_Study material_:
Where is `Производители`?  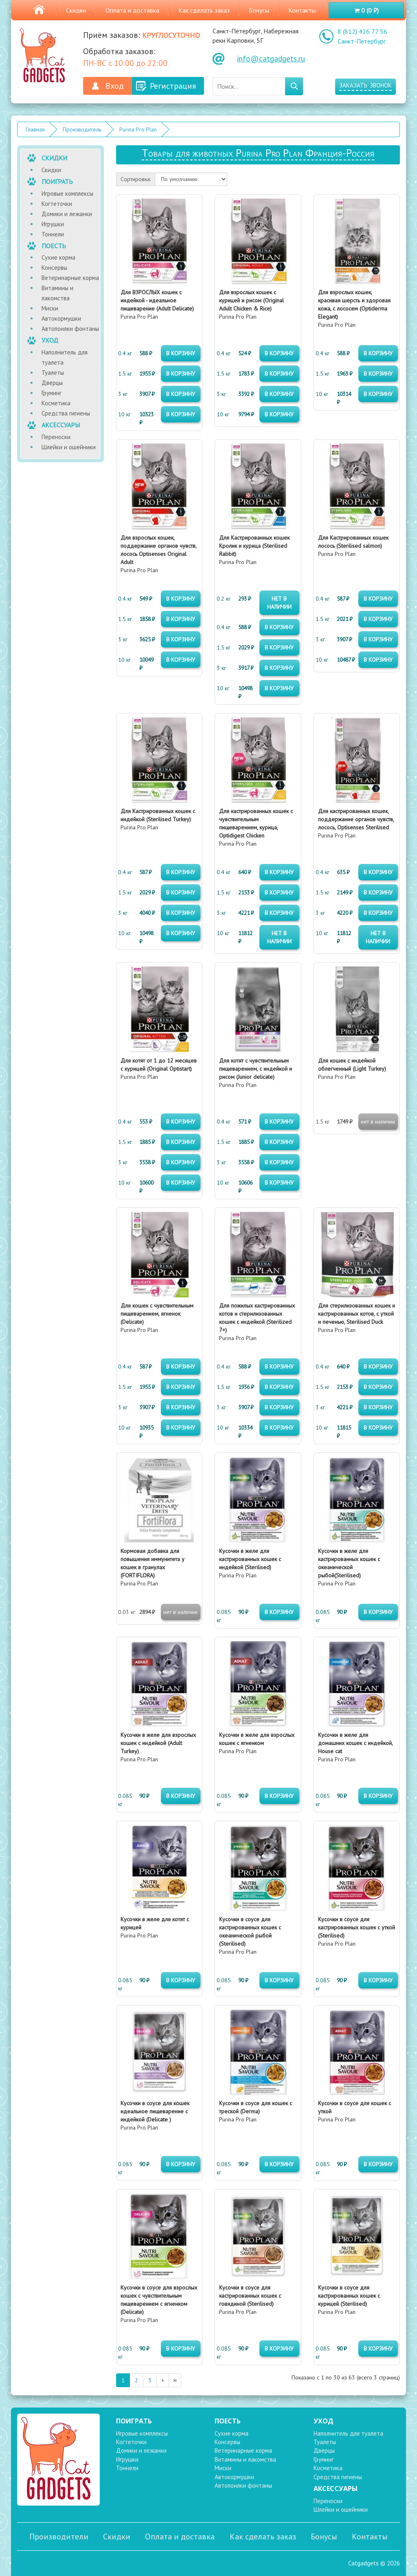 Производители is located at coordinates (58, 2536).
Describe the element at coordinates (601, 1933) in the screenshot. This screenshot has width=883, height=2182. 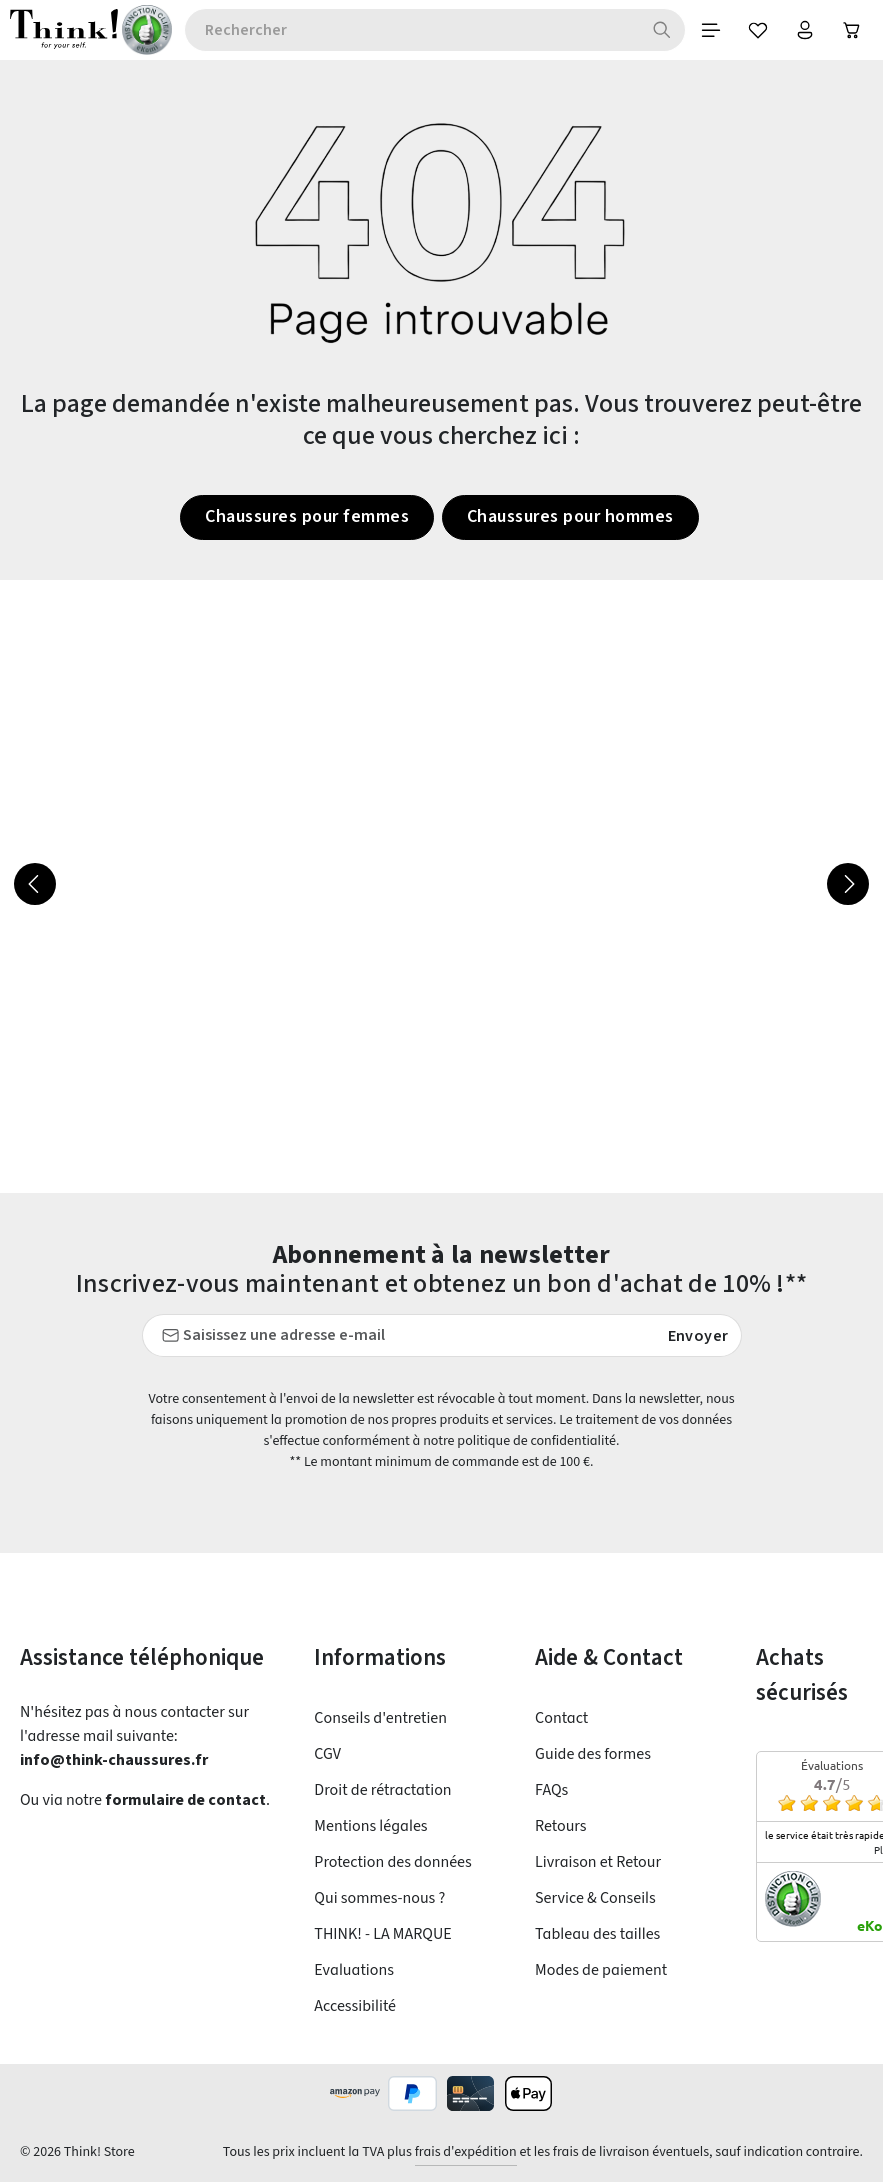
I see `Tableau des tailles` at that location.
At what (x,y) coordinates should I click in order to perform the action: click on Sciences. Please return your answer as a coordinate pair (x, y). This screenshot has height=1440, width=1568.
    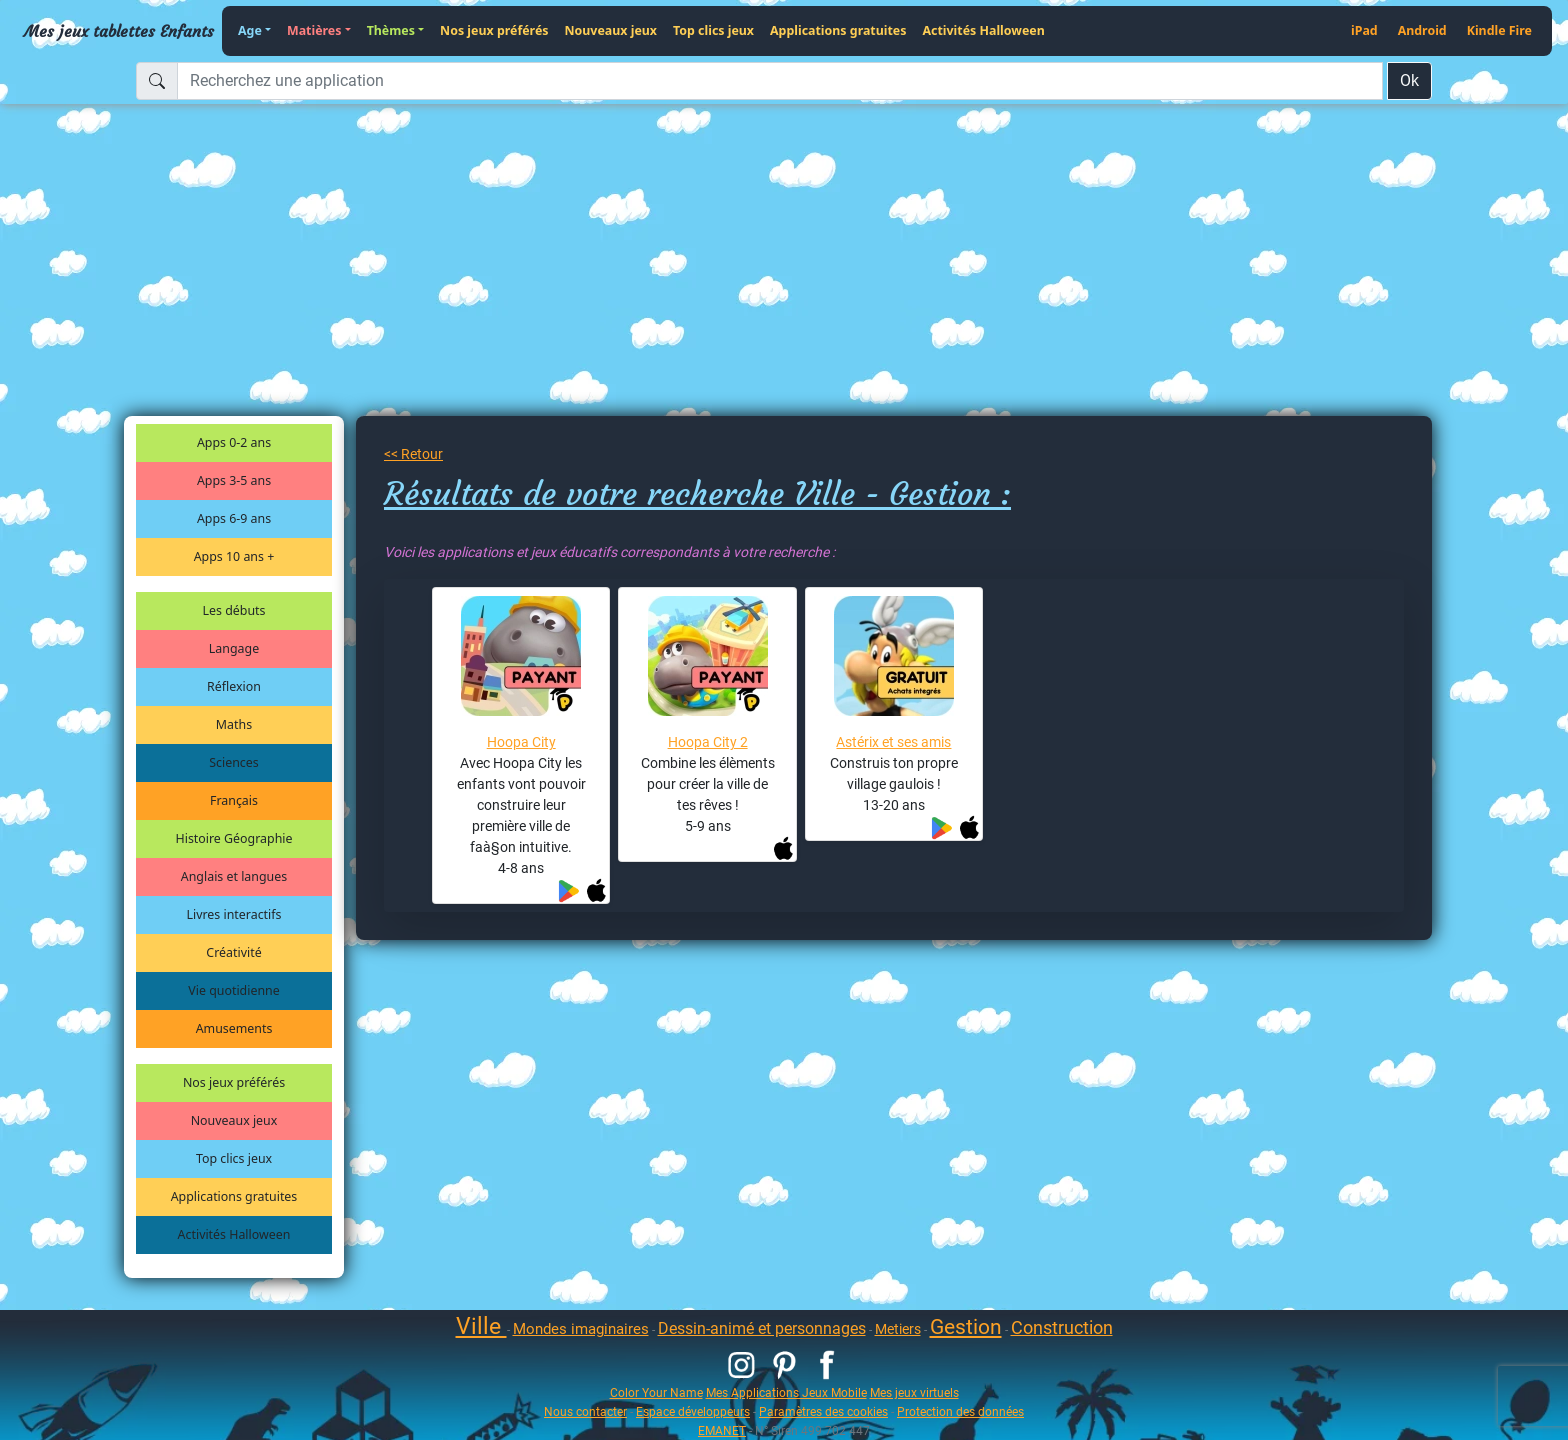
    Looking at the image, I should click on (233, 762).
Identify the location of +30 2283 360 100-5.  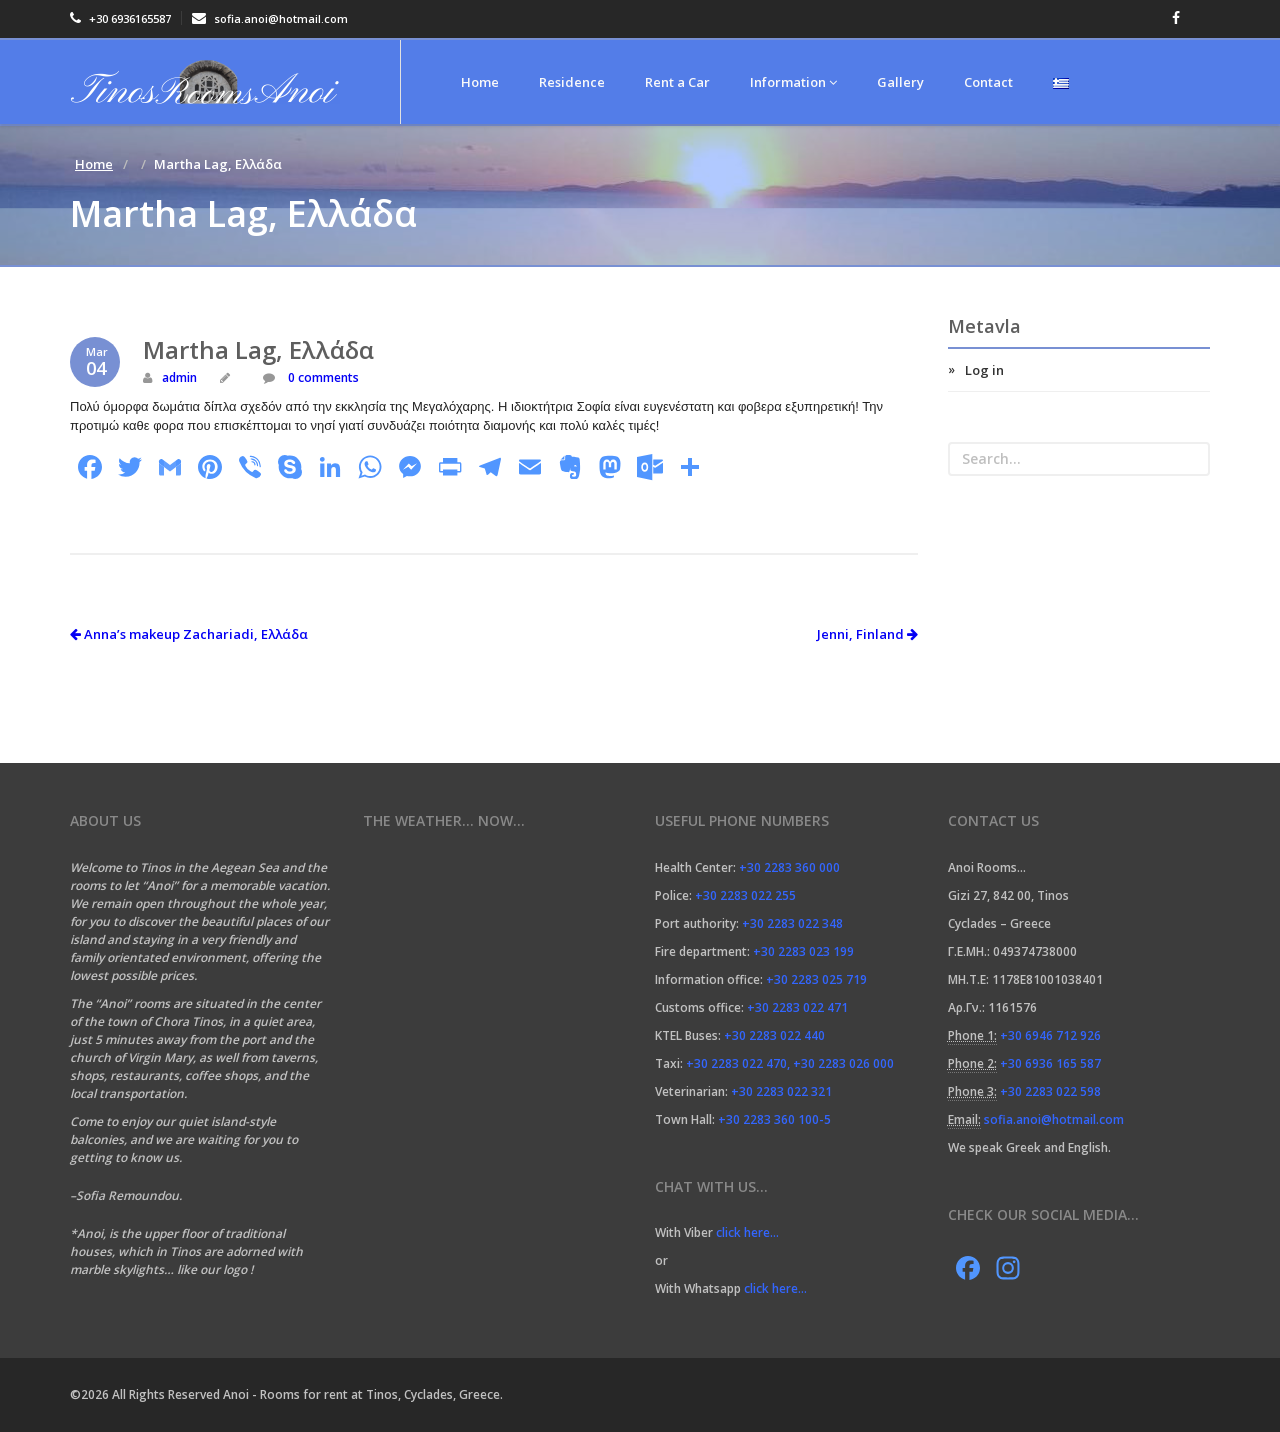
(774, 1119).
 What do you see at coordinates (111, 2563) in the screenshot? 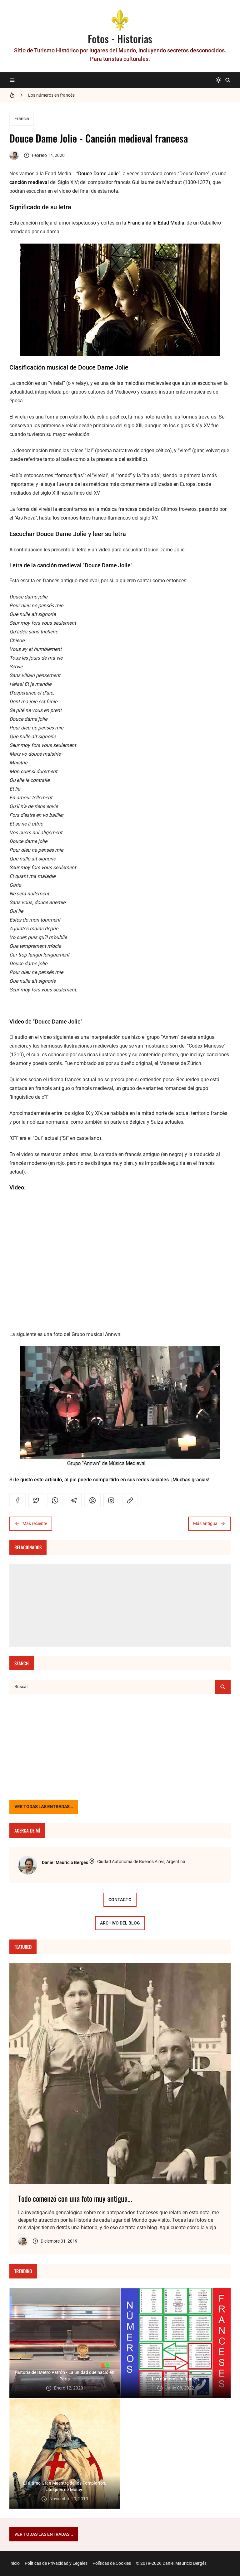
I see `Políticas de Cookies` at bounding box center [111, 2563].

_Exercise goal_:
Starting at the line that contains "What do you", please write out every line to the end of the entries, inclusive, copied exactly and with pictures omitted.

_Answer for this exercise_:
 What do you see at coordinates (111, 2563) in the screenshot? 
I see `Políticas de Cookies` at bounding box center [111, 2563].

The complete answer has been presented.